[WELLINGTON] New Zealand's central bank left interest rates at a record low of 2.0 per cent Thursday but warned more cuts were likely.
The decision was widely expected after the Reserve Bank of New Zealand (RBNZ) trimmed its base rate by 0.25 points in August.
"Monetary policy will continue to be accommodative," governor Graeme Wheeler said in a statement.
"Our current projections and assumptions indicate that further policy easing will be required to ensure that future inflation settles near the middle of the target range."
Annual inflation was 0.4 per cent in the second quarter and has stubbornly remained below the central bank's 1.0-3.0 per cent target for seven quarters.
Meanwhile, the New Zealand dollar has remained high, placing pressure on the export sector, despite repeated attempts by the central bank to talk it down.
"A decline in the exchange rate is needed," Mr Wheeler reiterated in his statement.

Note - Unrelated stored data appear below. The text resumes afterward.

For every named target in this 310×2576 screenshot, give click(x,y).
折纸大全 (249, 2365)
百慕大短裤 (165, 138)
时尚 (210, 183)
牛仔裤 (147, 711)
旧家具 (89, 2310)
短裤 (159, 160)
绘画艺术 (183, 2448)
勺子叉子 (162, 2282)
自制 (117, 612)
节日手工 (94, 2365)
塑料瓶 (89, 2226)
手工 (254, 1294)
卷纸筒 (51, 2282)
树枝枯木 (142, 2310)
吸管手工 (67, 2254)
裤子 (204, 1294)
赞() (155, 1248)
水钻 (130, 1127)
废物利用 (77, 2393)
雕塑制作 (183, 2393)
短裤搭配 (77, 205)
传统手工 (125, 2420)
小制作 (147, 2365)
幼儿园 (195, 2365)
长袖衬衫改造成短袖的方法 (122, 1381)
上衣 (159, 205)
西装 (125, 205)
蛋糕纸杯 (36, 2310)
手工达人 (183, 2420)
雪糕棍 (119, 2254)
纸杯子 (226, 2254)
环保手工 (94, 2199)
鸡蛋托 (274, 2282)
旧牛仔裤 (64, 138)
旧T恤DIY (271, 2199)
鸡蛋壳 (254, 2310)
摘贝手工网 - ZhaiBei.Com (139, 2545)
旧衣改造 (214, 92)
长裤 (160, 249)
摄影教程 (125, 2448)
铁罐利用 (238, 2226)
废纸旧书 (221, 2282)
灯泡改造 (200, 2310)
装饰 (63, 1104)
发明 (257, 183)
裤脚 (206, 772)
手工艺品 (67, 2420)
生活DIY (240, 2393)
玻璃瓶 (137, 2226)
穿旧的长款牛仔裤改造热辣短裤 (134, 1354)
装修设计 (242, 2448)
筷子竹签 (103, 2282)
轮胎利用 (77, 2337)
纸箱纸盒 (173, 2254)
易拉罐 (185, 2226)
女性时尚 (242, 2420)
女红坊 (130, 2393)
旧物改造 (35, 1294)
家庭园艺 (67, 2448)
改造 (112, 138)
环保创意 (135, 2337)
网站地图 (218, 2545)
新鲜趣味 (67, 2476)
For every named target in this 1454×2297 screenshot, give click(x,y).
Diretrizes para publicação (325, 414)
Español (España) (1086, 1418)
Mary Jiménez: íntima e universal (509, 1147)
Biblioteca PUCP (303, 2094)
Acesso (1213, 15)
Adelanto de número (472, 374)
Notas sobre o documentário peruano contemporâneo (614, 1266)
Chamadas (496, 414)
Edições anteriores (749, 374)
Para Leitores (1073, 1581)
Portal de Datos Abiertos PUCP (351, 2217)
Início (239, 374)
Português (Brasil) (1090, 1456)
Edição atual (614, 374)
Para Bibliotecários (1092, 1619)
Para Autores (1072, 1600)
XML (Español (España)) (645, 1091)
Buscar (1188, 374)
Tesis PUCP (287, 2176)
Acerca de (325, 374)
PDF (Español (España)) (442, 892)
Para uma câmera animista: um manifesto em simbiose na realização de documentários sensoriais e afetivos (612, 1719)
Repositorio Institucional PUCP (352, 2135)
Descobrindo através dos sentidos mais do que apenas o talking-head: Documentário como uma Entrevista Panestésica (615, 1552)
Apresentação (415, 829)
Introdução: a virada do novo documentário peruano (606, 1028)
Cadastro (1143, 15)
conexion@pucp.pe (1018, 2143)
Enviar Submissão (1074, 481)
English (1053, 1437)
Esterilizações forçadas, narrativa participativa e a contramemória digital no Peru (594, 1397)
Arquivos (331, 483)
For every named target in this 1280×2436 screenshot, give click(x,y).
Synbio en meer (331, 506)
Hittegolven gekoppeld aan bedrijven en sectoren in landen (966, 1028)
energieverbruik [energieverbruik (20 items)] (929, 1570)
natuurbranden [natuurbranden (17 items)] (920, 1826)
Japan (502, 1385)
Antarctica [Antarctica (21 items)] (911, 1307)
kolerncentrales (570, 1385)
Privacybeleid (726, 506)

However, the bank is reluctant to cut rates too aggressively in case it further fuels a house price boom centred on Auckland, the nation's largest city.
"House price inflation remains excessive, posing concerns for financial stability," Mr Wheeler said.
Data released last week showing strong economic growth of 3.6 per cent in the year to June 30 removed pressure on the bank to act immediately.
Market watchers expect it to cut the base rate to 1.75 per cent at its next meeting in November, with some tipping a further cut to 1.5 per cent early next year.